• [WHAT THE TASK ASKS]: Could you retype, exactly and with no pictures, only the lines from the first line of the records below through the line that contains "TESTIMONIALS"?

• [MATERIAL PROVIDED]:
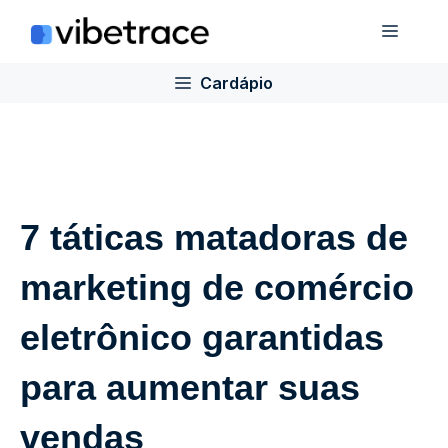
Ir
Cardá
para
o
Cardápio
conteúdo
7 táticas matadoras de
marketing de comércio
eletrônico garantidas
para aumentar suas
vendas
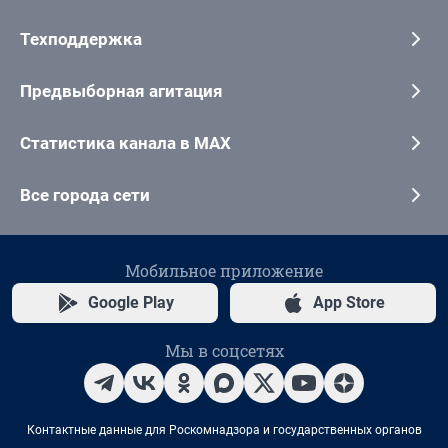
Техподдержка
Предвыборная агитация
Статистика канала в MAX
Все города сети
Мобильное приложение
Google Play
App Store
Мы в соцсетях
Контактные данные для Роскомнадзора и государственных органов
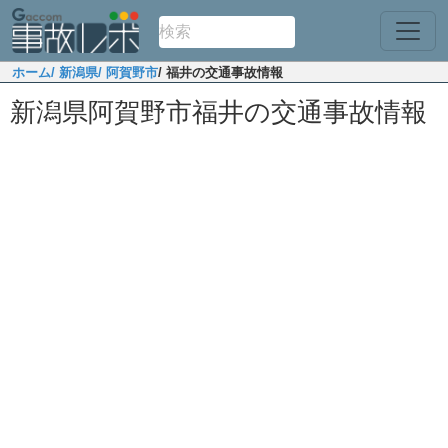
ホーム
/ 新潟県
/ 阿賀野市
/ 福井の交通事故情報
新潟県阿賀野市福井の交通事故情報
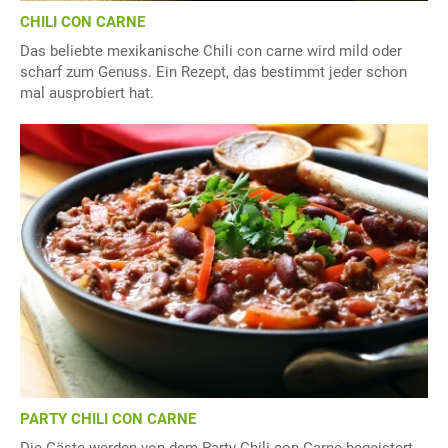
CHILI CON CARNE
Das beliebte mexikanische Chili con carne wird mild oder
scharf zum Genuss. Ein Rezept, das bestimmt jeder schon
mal ausprobiert hat.
PARTY CHILI CON CARNE
Die Gäste werden von dem Party Chili con Carne begeistert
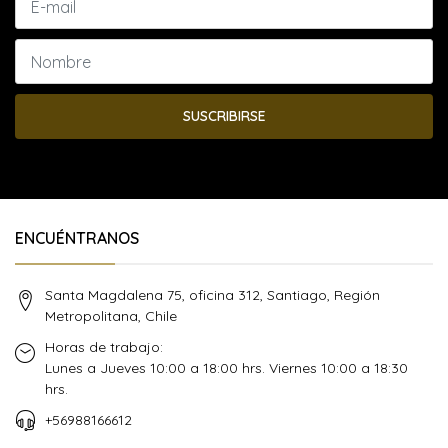
SUSCRIBIRSE
ENCUÉNTRANOS
Santa Magdalena 75, oficina 312, Santiago, Región
Metropolitana, Chile
Horas de trabajo:
Lunes a Jueves 10:00 a 18:00 hrs. Viernes 10:00 a 18:30
hrs.
+56988166612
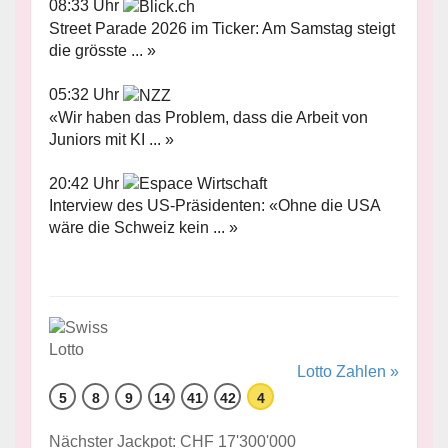
08:33 Uhr
Street Parade 2026 im Ticker: Am Samstag steigt
die grösste ... »
05:32 Uhr
«Wir haben das Problem, dass die Arbeit von
Juniors mit KI ... »
20:42 Uhr
Interview des US-Präsidenten: «Ohne die USA
wäre die Schweiz kein ... »
Lotto Zahlen »
5
8
9
14
41
42
4
Nächster Jackpot: CHF 17'300'000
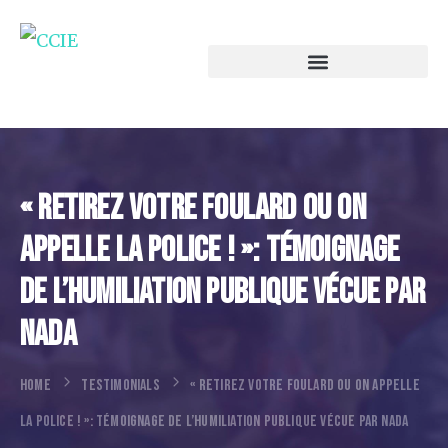
« Retirez Votre Foulard Ou On
Appelle La Police ! »: Témoignage
De L’humiliation Publique Vécue Par
Nada
HOME
TESTIMONIALS
« RETIREZ VOTRE FOULARD OU ON APPELLE
LA POLICE ! »: TÉMOIGNAGE DE L’HUMILIATION PUBLIQUE VÉCUE PAR NADA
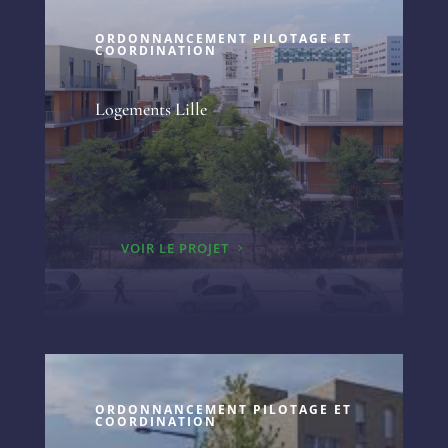
ORDONNANCEMENT PILOTAGE ET
COORDINATION
Logements Lille
VOIR LE PROJET
ORDONNANCEMENT PILOTAGE ET
COORDINATION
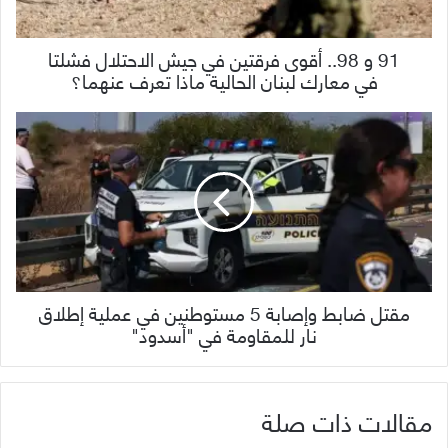
91 و 98.. أقوى فرقتين في جيش الاحتلال فشلتا
في معارك لبنان الحالية ماذا تعرف عنهما؟
مقتل ضابط وإصابة 5 مستوطنين في عملية إطلاق
نار للمقاومة في "أسدود"
مقالات ذات صلة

• [WRITTEN SOLUTION]:
Ir
Cardá
para
o
Cardápio
conteúdo
7 táticas matadoras de
marketing de comércio
eletrônico garantidas
para aumentar suas
vendas
Техподдержка
Предвыборная агитация
Статистика канала в MAX
Все города сети
Мобильное приложение
Google Play
App Store
Мы в соцсетях
Контактные данные для Роскомнадзора и государственных органов
ホーム
/ 新潟県
/ 阿賀野市
/ 福井の交通事故情報
新潟県阿賀野市福井の交通事故情報
CHILI CON CARNE
Das beliebte mexikanische Chili con carne wird mild oder
scharf zum Genuss. Ein Rezept, das bestimmt jeder schon
mal ausprobiert hat.
PARTY CHILI CON CARNE
Die Gäste werden von dem Party Chili con Carne begeistert
SUSCRIBIRSE
ENCUÉNTRANOS
Santa Magdalena 75, oficina 312, Santiago, Región
Metropolitana, Chile
Horas de trabajo:
Lunes a Jueves 10:00 a 18:00 hrs. Viernes 10:00 a 18:30
hrs.
+56988166612
08:33 Uhr
Street Parade 2026 im Ticker: Am Samstag steigt
die grösste ... »
05:32 Uhr
«Wir haben das Problem, dass die Arbeit von
Juniors mit KI ... »
20:42 Uhr
Interview des US-Präsidenten: «Ohne die USA
wäre die Schweiz kein ... »
Lotto Zahlen »
5
8
9
14
41
42
4
Nächster Jackpot: CHF 17'300'000
« Retirez Votre Foulard Ou On
Appelle La Police ! »: Témoignage
De L’humiliation Publique Vécue Par
Nada
HOME
TESTIMONIALS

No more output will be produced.